Library Technology Officer Activities

A major activity during June 2003 involved completing a grant proposal to the National Endowment for the Humanities to fund a project to perform a wholesale conversion of the Archive's retrospective conversion. A previous version of this grant proposal was submitted to NEH in 2002, but was not funded in that cycle. Given our experience accomplished through the NSF grant-funded project, the new proposal offers stronger arguments for funding. The proposal will be considered by NEH in the Fall for a possible May 2004 funding opportunity. Many library staff participated in the preparation of the grant proposal: Marshall re-wrote and expanded many sections of the original grant proposal to address the concerns expressed by the panel of reviewers; Paul Gherman revised several sections, Flo Wilson reviewed the budget component and proofread the entire document; John Haar proofread the documents; John Lynch reviewed the proposal, and Cecelia Walker served as the final editor of the proposal, implemented all the corrections and changes suggested by other readers and performed the many steps involved in submitting the proposal through the University's Office of Sponsored Research.

A great deal of Marshall's time this month was devoted to installing equipment at the TV News Archive. Each of the ten workstations needed a number of components installed and configured. The existing CD-ROM drive was replaced with a DVD-R drive; a 150GB IDE drive is installed along with an additional IDE 133 controller card; a Optibase MovieMaker Xpress 200S MPEG-2 encoding card, a Hauppauge WinTV 350-PRV television card, Darim M-Filter timebase corrector, a switchbox for controlling video sources, an uninterruptible power supply, speakers, and monitor. Each piece of equipment required cabling hook-ups and setting of configuration options. LITS staff assisted by installing the operating system and main software applications using the Norton Ghost disk replication application. John Lynch participated in the installation process by setting up the cabling system for television signal reception, including setting up switches that select between rooftop antennas and cable TV. John also installed a set of shelving needed to hold the video monitors and backup VHS equipment.

Marshall added new functionality to the TV News database to facilitate the tracking of material digitized. As we begin a higher volume of digitization, it is necessary to have some automated process for identifying the status of programs. The database schema was extended to include new fields for indicating that a segment was digitized the date it was digitized, if it has been transcoded to RealMedia, if it has been written to DVD-R, what VCR was used, and what PC workstation was used.

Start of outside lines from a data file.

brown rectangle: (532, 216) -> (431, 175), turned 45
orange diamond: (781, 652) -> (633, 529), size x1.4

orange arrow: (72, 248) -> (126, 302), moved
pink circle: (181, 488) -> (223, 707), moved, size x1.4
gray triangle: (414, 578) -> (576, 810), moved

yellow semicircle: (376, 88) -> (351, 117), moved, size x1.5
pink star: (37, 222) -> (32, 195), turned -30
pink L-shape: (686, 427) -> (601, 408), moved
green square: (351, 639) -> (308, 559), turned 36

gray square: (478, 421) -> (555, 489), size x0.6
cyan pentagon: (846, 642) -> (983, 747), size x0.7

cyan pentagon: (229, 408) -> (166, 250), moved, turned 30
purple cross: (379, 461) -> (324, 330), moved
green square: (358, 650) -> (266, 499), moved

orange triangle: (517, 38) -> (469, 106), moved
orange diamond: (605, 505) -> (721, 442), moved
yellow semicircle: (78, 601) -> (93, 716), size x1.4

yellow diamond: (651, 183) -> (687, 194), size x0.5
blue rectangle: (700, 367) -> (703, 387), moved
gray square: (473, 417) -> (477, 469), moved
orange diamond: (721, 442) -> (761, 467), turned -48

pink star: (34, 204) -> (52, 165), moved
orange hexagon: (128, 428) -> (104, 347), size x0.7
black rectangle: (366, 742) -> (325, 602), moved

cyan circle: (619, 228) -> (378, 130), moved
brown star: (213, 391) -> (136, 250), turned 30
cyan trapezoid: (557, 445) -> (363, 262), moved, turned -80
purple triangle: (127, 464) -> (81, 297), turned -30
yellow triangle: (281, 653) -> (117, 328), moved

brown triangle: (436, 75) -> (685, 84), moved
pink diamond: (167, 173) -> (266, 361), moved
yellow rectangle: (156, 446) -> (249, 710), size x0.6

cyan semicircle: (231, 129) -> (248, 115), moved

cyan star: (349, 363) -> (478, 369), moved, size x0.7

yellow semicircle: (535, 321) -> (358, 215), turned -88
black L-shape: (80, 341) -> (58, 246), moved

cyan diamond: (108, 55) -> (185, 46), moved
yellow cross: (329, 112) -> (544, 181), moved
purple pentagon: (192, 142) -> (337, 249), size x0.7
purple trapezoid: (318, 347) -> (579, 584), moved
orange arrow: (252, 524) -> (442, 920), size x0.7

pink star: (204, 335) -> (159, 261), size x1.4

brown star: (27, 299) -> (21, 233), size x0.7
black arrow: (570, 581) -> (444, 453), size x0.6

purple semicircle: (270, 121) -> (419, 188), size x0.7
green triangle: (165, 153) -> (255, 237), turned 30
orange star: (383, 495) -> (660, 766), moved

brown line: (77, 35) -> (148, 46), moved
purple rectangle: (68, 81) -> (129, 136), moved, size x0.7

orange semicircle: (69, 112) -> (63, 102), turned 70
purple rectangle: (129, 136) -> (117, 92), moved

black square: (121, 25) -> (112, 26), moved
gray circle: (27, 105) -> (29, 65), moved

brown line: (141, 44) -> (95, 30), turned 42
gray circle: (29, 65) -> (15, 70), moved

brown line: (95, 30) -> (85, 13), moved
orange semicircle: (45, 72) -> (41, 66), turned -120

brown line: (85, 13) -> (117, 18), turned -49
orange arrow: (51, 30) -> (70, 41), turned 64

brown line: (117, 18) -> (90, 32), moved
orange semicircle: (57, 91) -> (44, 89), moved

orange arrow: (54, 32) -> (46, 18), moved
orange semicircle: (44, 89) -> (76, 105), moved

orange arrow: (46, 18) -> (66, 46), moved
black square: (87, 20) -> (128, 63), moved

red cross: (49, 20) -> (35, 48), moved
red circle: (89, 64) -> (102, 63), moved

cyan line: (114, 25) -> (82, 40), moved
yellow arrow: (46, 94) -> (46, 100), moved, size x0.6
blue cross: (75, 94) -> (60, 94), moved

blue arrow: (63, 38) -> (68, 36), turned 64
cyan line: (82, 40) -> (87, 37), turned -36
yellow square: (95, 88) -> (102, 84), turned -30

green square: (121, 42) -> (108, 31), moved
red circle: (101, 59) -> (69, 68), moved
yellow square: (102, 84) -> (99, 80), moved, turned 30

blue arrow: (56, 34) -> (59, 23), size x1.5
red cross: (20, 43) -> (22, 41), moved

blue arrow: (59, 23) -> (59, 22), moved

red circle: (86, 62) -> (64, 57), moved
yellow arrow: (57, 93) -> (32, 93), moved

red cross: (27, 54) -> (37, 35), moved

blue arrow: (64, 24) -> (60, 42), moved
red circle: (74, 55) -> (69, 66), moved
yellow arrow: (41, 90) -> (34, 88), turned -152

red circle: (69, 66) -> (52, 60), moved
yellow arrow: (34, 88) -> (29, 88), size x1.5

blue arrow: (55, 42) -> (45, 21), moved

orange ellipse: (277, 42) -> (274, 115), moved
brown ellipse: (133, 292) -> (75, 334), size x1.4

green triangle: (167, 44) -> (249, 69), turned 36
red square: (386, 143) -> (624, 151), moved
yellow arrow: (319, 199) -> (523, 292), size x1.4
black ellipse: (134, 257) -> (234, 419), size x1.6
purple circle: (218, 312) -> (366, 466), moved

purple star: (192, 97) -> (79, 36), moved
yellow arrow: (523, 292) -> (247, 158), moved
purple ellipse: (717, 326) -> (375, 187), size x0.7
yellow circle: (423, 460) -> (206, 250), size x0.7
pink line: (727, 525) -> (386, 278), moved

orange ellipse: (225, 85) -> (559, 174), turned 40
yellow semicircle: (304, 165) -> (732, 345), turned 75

Marshall worked with Paul Bielaczy, a student working for the Art and Art History Department to transfer a set of records created with an external database into the Slide Image database. These records were created with the old Athena system for the purpose of creating slide labels, but Slide Library staff also wanted them to be automatically transferred into the new system.

Marshall attended the American Library Association Annual Conference in Toronto from June 21 through 24. Some of Marshall's activities include convening the Sirsi Large Sites Interest Group, participating in the LITA Top Technology Trends Panel, attending a few LITA programs, and meeting with executives from a wide range of library automation companies.

Meetings and Committees

The Web Development Task Force, Library Management Council, and attended the LMC Retreat.

Extra-curricular Activities

Marshall gave an online presentation titled "Chief Considerations in Choosing an ILS" for the Dynix Institute Web Seminar Series. Though sponsored by a commercial company, these seminars target a broad audience and are completely vendor-neutral.